Exercise details — For the entries below, repeat exactly each line starting with the one that contains "within 2 working days" and going on through the one that contains "RF Tube Safe Skin Regeneration CO2", and no others.

Stored records:

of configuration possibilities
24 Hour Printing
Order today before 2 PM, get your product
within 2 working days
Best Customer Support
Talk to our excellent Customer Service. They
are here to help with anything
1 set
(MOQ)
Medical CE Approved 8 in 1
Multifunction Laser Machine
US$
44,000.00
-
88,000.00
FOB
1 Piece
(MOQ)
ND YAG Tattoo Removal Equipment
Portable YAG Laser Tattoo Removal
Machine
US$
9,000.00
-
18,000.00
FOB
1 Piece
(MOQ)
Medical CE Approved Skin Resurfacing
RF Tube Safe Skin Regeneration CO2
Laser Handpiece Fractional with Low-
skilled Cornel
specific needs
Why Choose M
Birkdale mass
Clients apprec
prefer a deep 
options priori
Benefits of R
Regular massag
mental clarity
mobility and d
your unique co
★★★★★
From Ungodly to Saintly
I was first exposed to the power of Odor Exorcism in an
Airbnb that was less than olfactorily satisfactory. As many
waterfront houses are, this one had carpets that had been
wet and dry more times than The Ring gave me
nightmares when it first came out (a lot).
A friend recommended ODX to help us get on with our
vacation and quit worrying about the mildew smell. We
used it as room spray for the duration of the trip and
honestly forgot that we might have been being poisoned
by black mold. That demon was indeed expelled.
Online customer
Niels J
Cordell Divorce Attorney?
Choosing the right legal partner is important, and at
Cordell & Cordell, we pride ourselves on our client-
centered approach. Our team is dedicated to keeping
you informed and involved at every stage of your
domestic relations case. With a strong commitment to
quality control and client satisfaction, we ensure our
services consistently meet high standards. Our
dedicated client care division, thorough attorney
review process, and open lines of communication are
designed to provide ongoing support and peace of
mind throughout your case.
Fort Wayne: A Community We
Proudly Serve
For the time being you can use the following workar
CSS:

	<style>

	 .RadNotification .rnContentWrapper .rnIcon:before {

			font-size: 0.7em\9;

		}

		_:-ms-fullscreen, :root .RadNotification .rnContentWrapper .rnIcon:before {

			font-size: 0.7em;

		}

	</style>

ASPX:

Response to this task —
within 2 working days
Best Customer Support
Talk to our excellent Customer Service. They
are here to help with anything
1 set
(MOQ)
Medical CE Approved 8 in 1
Multifunction Laser Machine
US$
44,000.00
-
88,000.00
FOB
1 Piece
(MOQ)
ND YAG Tattoo Removal Equipment
Portable YAG Laser Tattoo Removal
Machine
US$
9,000.00
-
18,000.00
FOB
1 Piece
(MOQ)
Medical CE Approved Skin Resurfacing
RF Tube Safe Skin Regeneration CO2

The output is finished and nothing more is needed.